Importantly, if the controller makes use of any of the three abovementioned exemptions to the information obligation, the controller is obliged to take appropriate measures to protect the rights and freedoms and legitimate interests of data subjects, which includes disclosing the information referred to in Article 14 of the GDPR. If the controller invokes the exemptions discussed above, he/she should always disclose the information referred to in Article 14 of the GDPR.
As regards the manner of disclosure, the GDPR does not provide for specific requirements in this regard. However, the Guidelines indicate that the controller may disclose the information to the public in a number of ways, for example by posting it on his/her website or by actively advertising it in the newspaper or on posters at his/her premises.
In addition to disclosing the information to the public, the controller should consider implementing additional appropriate measures to protect the rights and freedoms and legitimate interests of the data subject. As the Guidelines indicate, these measures will depend on the circumstances of the processing and may include carrying out a data protection impact assessment, applying data pseudonymisation techniques, minimising the amount of data collected and the period of storage, and implementing technical and organisational measures to ensure a high level of security.

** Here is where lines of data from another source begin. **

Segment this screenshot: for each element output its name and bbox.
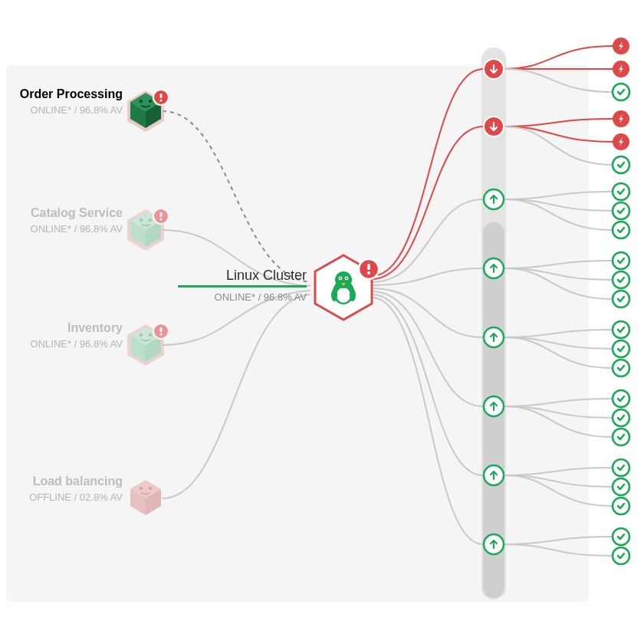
svg-rect-16 <box>160 212 163 217</box>
svg-point-26 <box>160 334 163 336</box>
column-node-up[interactable] <box>484 189 504 209</box>
svg-point-17 <box>160 219 163 221</box>
leaf-ok[interactable] <box>613 547 629 564</box>
leaf-ok[interactable] <box>613 459 629 476</box>
svg-point-42 <box>350 289 356 301</box>
service-label: Load balancing <box>33 475 123 488</box>
leaf-ok[interactable] <box>613 84 629 100</box>
svg-point-41 <box>331 289 337 301</box>
leaf-ok[interactable] <box>613 429 629 445</box>
service-label: Inventory <box>67 321 123 334</box>
column-node-up[interactable] <box>484 465 504 485</box>
svg-point-8 <box>160 100 163 102</box>
svg-point-5 <box>149 100 152 103</box>
service-status: ONLINE* / 96.8% AV <box>31 104 123 116</box>
leaf-error[interactable] <box>613 61 629 77</box>
leaf-ok[interactable] <box>613 528 629 545</box>
leaf-error[interactable] <box>613 133 629 150</box>
svg-point-14 <box>149 219 152 222</box>
svg-point-23 <box>149 334 152 337</box>
service-label: Order Processing <box>20 87 123 100</box>
svg-point-30 <box>140 487 143 490</box>
leaf-ok[interactable] <box>613 498 629 514</box>
svg-point-45 <box>367 271 370 274</box>
leaf-ok[interactable] <box>613 409 629 426</box>
column-node-up[interactable] <box>484 396 504 416</box>
column-node-down[interactable] <box>484 59 504 79</box>
svg-rect-44 <box>367 264 370 270</box>
column-node-up[interactable] <box>484 258 504 278</box>
leaf-ok[interactable] <box>613 222 629 238</box>
svg-point-38 <box>340 278 341 279</box>
service-status: OFFLINE / 02.8% AV <box>29 491 123 503</box>
leaf-ok[interactable] <box>613 340 629 357</box>
leaf-ok[interactable] <box>613 202 629 219</box>
service-label: Catalog Service <box>31 206 123 219</box>
column-node-up[interactable] <box>484 327 504 347</box>
svg-point-22 <box>140 334 143 337</box>
leaf-ok[interactable] <box>613 360 629 376</box>
svg-point-34 <box>337 288 350 303</box>
cluster-title: Linux Cluster <box>226 268 307 283</box>
leaf-ok[interactable] <box>613 156 629 173</box>
leaf-ok[interactable] <box>613 291 629 307</box>
leaf-ok[interactable] <box>613 183 629 200</box>
column-node-down[interactable] <box>484 117 504 136</box>
svg-point-39 <box>346 278 347 279</box>
leaf-ok[interactable] <box>613 271 629 288</box>
svg-rect-7 <box>160 94 163 98</box>
alert-icon <box>153 209 169 224</box>
cluster-status: ONLINE* / 96.8% AV <box>215 291 307 303</box>
leaf-error[interactable] <box>613 110 629 127</box>
svg-point-31 <box>149 487 152 490</box>
leaf-nodes <box>613 38 629 564</box>
leaf-ok[interactable] <box>613 252 629 269</box>
alert-icon <box>153 90 169 105</box>
leaf-ok[interactable] <box>613 390 629 407</box>
svg-rect-25 <box>160 327 163 332</box>
service-status: ONLINE* / 96.8% AV <box>31 223 123 235</box>
leaf-error[interactable] <box>613 38 629 54</box>
cluster-underline <box>178 285 307 288</box>
leaf-ok[interactable] <box>613 321 629 338</box>
alert-icon <box>153 324 169 339</box>
svg-point-4 <box>140 100 143 103</box>
leaf-ok[interactable] <box>613 478 629 495</box>
column-node-up[interactable] <box>484 534 504 554</box>
svg-point-13 <box>140 219 143 222</box>
service-status: ONLINE* / 96.8% AV <box>31 338 123 350</box>
alert-icon <box>359 259 379 279</box>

2. The controller is not obliged to disclose to data subjects the information referred to in Article 14 of the GDPR if the acquisition or disclosure is expressly governed by EU law or the law of the Member State to which the controller is subject, which provides for appropriate measures to protect the data subject's legitimate interests.
Example: Article 8 of the Act on the Workplace Social Benefits Fund sets out, inter alia, the rules for obtaining personal data of members of the family of an employee entitled to benefit from the fund. According to the Chairman of the Personal Data Protection Office, it is therefore possible to consider using the above exemption in relation to persons whose personal data are obtained pursuant to this legislation.
3. The controller is not obliged to disclose to data subjects the information referred to in Article 14 of the GDPR if the personal data must remain confidential in accordance with the obligation of professional secrecy under EU or Member State law, including the statutory obligation of secrecy.
According to the Guidelines, where a data controller intends to invoke this derogation, he/she must be able to demonstrate that he/she has properly identified it and show how the professional obligation of secrecy directly relates to the data controller so that he/she is not permitted to provide the data subject with all the information set out in Articles 14(1), 14(2) and 14(4).
Waiver of the information obligation and the principle of accountability
When waiving the information obligation for accountability reasons, it is recommended that controllers prepare and document an analysis confirming their assessment as to which exemptions from the information obligation apply in a given case (and why).